Opinião

Jorge Jesus e o “derby” eterno

José Manuel Freitas

José Manuel Freitas

Comentador SIC Notícias

Às terças e sextas o futebol marca presença maioritária no Match Point, mas o Desporto em geral terá sempre aqui o seu espaço. Na escrita de José Manuel Freitas.

Um dos personagens mais mediáticos do espaço português tem sido capa de jornal, tem aberto noticiários televisivos, tem sido uma das principais notícias nos mais variados programas desportivos, na TV e na Rádio, e os motivos, infelizmente para ele, não se devem ao desempenho da sua profissão de treinador, mas sim a um problema de saúde. E mesmo quem não simpatiza com ele, espera seja passageiro – particularmente desejo que se recupere rapidamente, assim como todos aqueles que se encontram enfermos com o maldito vírus -, porque o futebol com ele de baixa… não é a mesma coisa. Sim, é a Jorge Jesus que me refiro que, quase continuadamente, faz parte do nosso quotidiano e vai estar alguns dias fora da nossa ótica. Até aqui o foco tinha a ver com os resultados que tanto prometera para o Benfica desta época e que tardam a suceder, agora por que está a braços com um problema respiratório… resultante da Covid.
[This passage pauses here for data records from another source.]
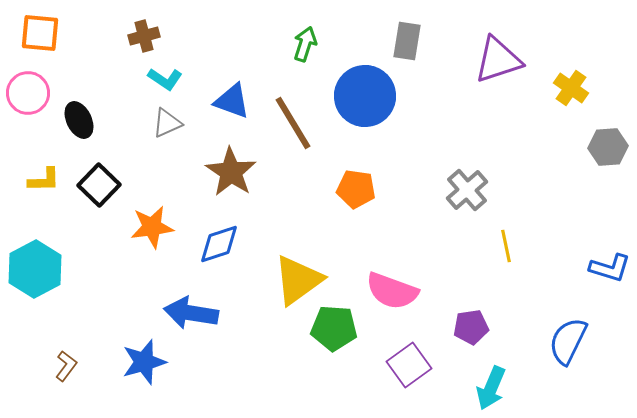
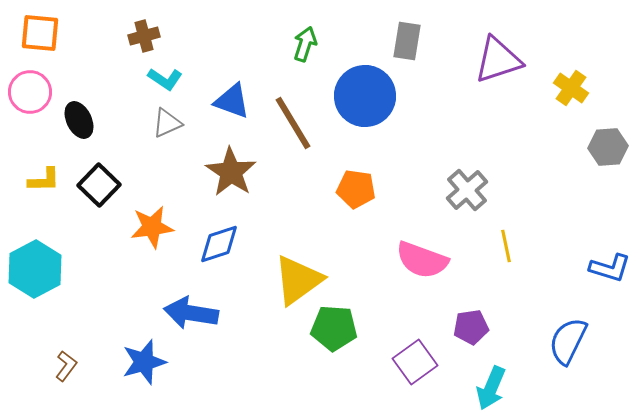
pink circle: moved 2 px right, 1 px up
pink semicircle: moved 30 px right, 31 px up
purple square: moved 6 px right, 3 px up
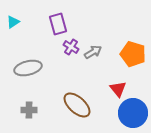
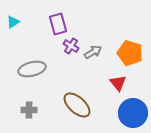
purple cross: moved 1 px up
orange pentagon: moved 3 px left, 1 px up
gray ellipse: moved 4 px right, 1 px down
red triangle: moved 6 px up
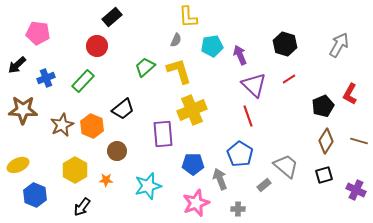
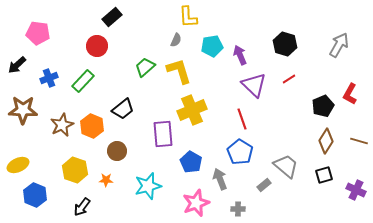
blue cross at (46, 78): moved 3 px right
red line at (248, 116): moved 6 px left, 3 px down
blue pentagon at (240, 154): moved 2 px up
blue pentagon at (193, 164): moved 2 px left, 2 px up; rotated 30 degrees clockwise
yellow hexagon at (75, 170): rotated 10 degrees counterclockwise
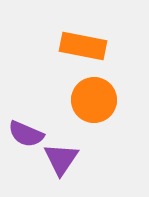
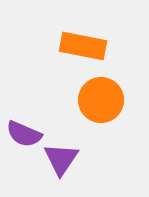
orange circle: moved 7 px right
purple semicircle: moved 2 px left
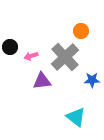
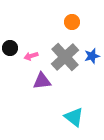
orange circle: moved 9 px left, 9 px up
black circle: moved 1 px down
blue star: moved 24 px up; rotated 14 degrees counterclockwise
cyan triangle: moved 2 px left
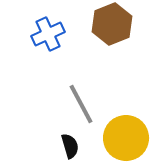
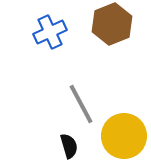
blue cross: moved 2 px right, 2 px up
yellow circle: moved 2 px left, 2 px up
black semicircle: moved 1 px left
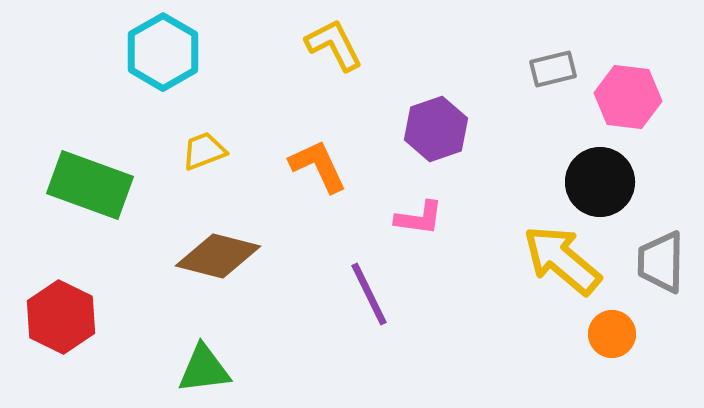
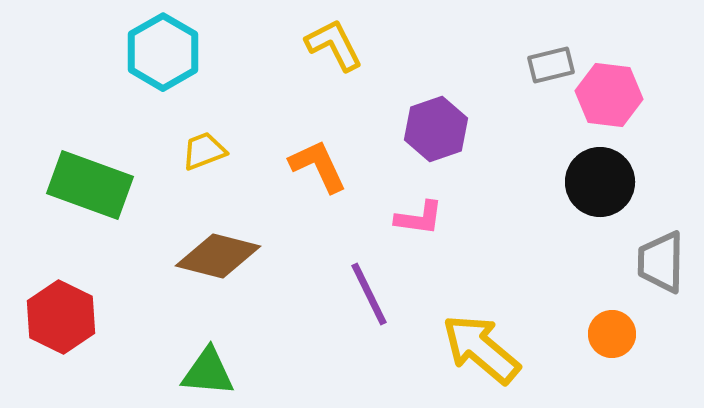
gray rectangle: moved 2 px left, 4 px up
pink hexagon: moved 19 px left, 2 px up
yellow arrow: moved 81 px left, 89 px down
green triangle: moved 4 px right, 3 px down; rotated 12 degrees clockwise
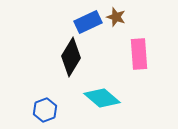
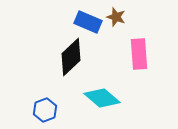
blue rectangle: rotated 48 degrees clockwise
black diamond: rotated 15 degrees clockwise
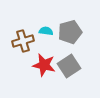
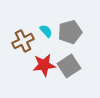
cyan semicircle: rotated 40 degrees clockwise
brown cross: rotated 10 degrees counterclockwise
red star: rotated 20 degrees counterclockwise
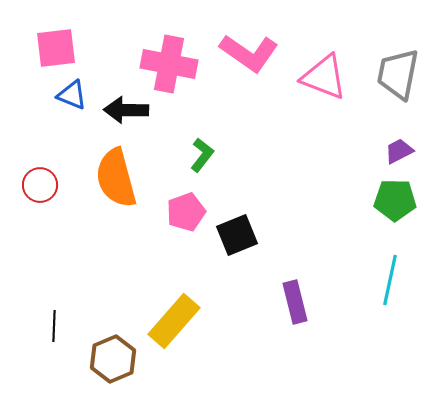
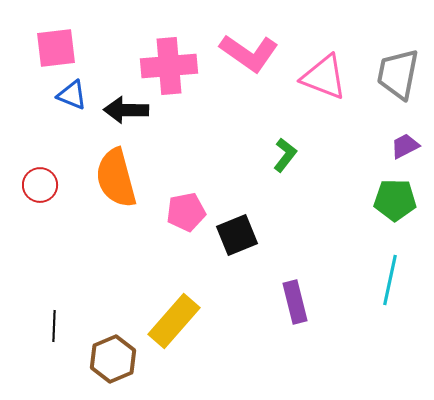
pink cross: moved 2 px down; rotated 16 degrees counterclockwise
purple trapezoid: moved 6 px right, 5 px up
green L-shape: moved 83 px right
pink pentagon: rotated 9 degrees clockwise
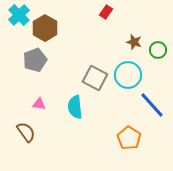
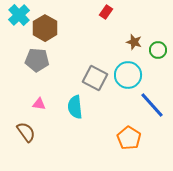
gray pentagon: moved 2 px right; rotated 25 degrees clockwise
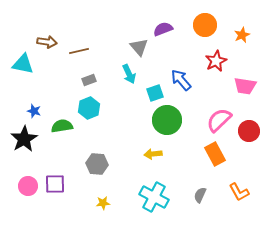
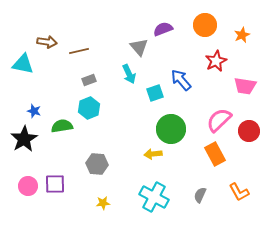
green circle: moved 4 px right, 9 px down
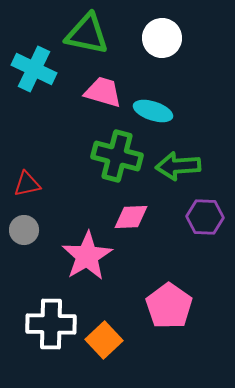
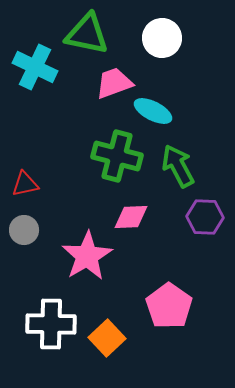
cyan cross: moved 1 px right, 2 px up
pink trapezoid: moved 11 px right, 9 px up; rotated 36 degrees counterclockwise
cyan ellipse: rotated 9 degrees clockwise
green arrow: rotated 66 degrees clockwise
red triangle: moved 2 px left
orange square: moved 3 px right, 2 px up
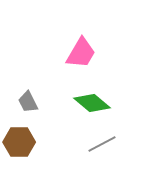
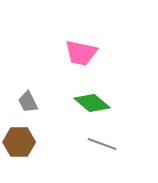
pink trapezoid: rotated 72 degrees clockwise
gray line: rotated 48 degrees clockwise
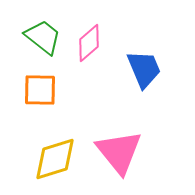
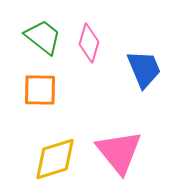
pink diamond: rotated 33 degrees counterclockwise
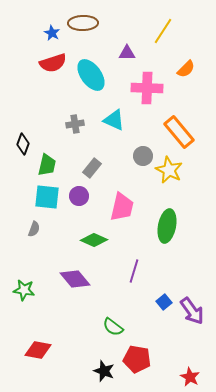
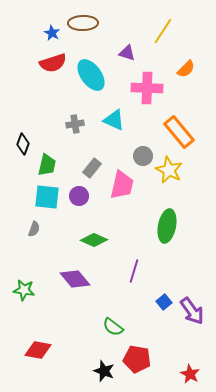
purple triangle: rotated 18 degrees clockwise
pink trapezoid: moved 22 px up
red star: moved 3 px up
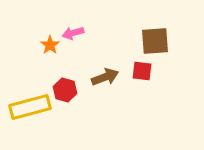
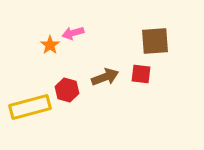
red square: moved 1 px left, 3 px down
red hexagon: moved 2 px right
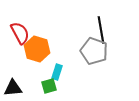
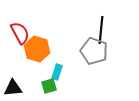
black line: rotated 16 degrees clockwise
Mas é imperativo que Jorge Jesus seja tema obrigatório desta crónica porque o Benfica vai segunda-feira a Alvalade a seis pontos de distância do líder Sporting, seu anterior clube em Portugal, e mesmo sem ele no banco a liderar, este é um dos mais importantes jogos da sua já longa carreira. Vou ser pragmático: se os encarnados perderem na casa do leão, poucas esperanças lhes restam de poder chegar ao tão desejado título, porque, ao mesmo tempo, o FC Porto também se distancia. E mesmo que aconteça um empate, que deve ser o desfecho que os dragões mais desejam, as contas ficarão difíceis... pois recuperar a diferença pontual para dois é complicado.
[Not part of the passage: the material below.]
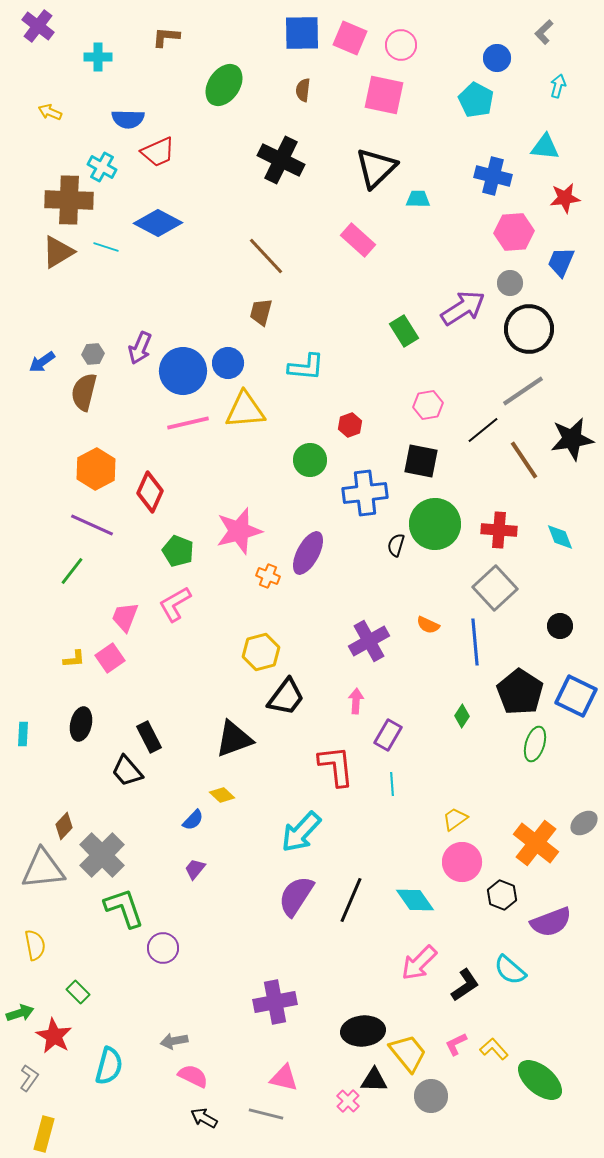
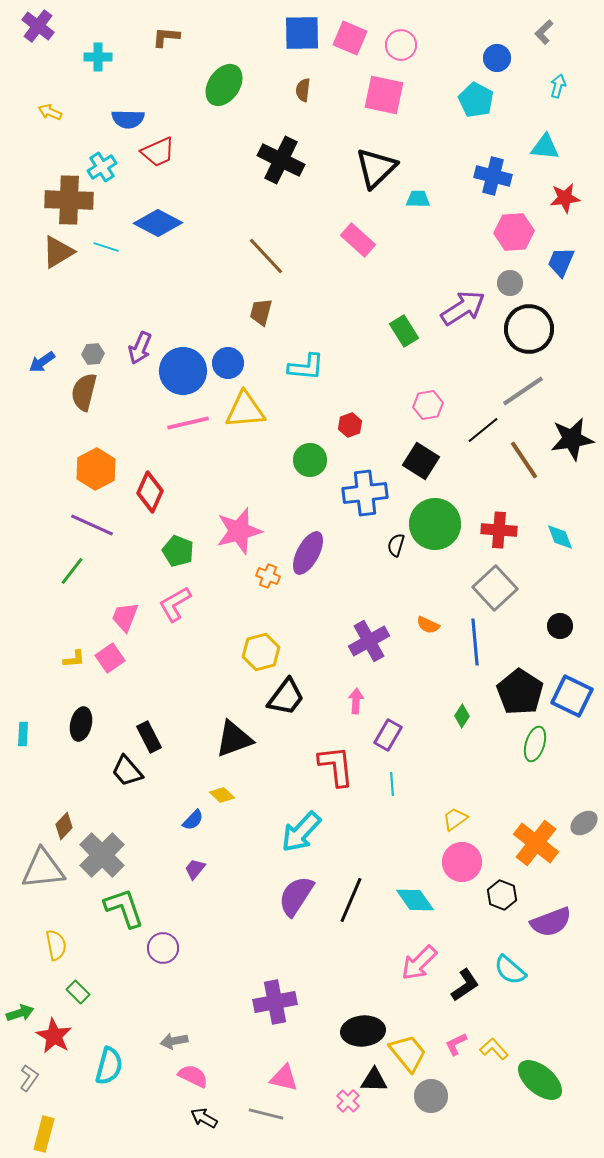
cyan cross at (102, 167): rotated 28 degrees clockwise
black square at (421, 461): rotated 21 degrees clockwise
blue square at (576, 696): moved 4 px left
yellow semicircle at (35, 945): moved 21 px right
Ou seja: só mesmo a vitória relançará a equipa da Luz na competição, deixará a frente da Liga muitíssimo complicada, mas é necessário saber se este fantástico Sporting de Rúben Amorim está para aí virado. De certeza que não está, futebolisticamente tem sido a equipa mais forte da competição (a única que ainda não perdeu), mesmo quando joga ao nível, por exemplo, do que fez no Bessa, não se deixa abater com facilidade e, assim, se isto fosse fácil… diria que os leões são favoritos. Só que estamos em presença do “derby”, o eterno e mais apetecível jogo em Portugal (com todo o respeito por aquilo que tem feito o FC Porto…), e nem sempre o que parece é.

Mesmo não estando de regresso ao estádio onde passou três épocas, Jorge Jesus será o único mentor daquilo que o Benfica quererá do jogo. Nem podia ser de outra maneira. JJ que no seu currículo soma enquanto treinador dos dois rivais da noite de segunda-feira 23 derbies: 15 pelos encarnados, 8 pelos leões. E os números globais são excelentes: 13 vitórias, 7 empates e 3 desaires, com 36-16 em golos. E pelo Benfica… apenas perdeu uma vez. Portanto, o leão tem de estar vivo e esperto se não quer ser surpreendido. Até porque “mister” JJ gosta de jogos assim e mesmo não estando presente… a tática será dele. Como se provou recentemente no Dragão

FALTAM DOIS NA TAÇA DE PORTUGAL

Os outros dois candidatos a conquistar a Taça de Portugal da presente temporada serão encontrados esta noite e resultam dos desafios Sp. Braga-Santa Clara e Gil Vicente-FC Porto – minhotos e dragões são favoritos, mas esta competição é especial porque pode surgir sempre uma surpresa de última hora. Semifinalistas que serão adversários na ronda seguinte, a jogar em dois jogos – os jogos das meias-finais terão lugar a 10 de fevereiro e 3 de março -, uma vez que os outros dois candidatos, que também se encontrarão em dois confrontos, já estavam encontrados: o sensacional Estoril, que eliminou, no Funchal, o Marítimo, que havia eliminado o Sporting, e o Benfica que se superiorizou ao Belenenses SAD, com Rafa e Cervi em grande destaque.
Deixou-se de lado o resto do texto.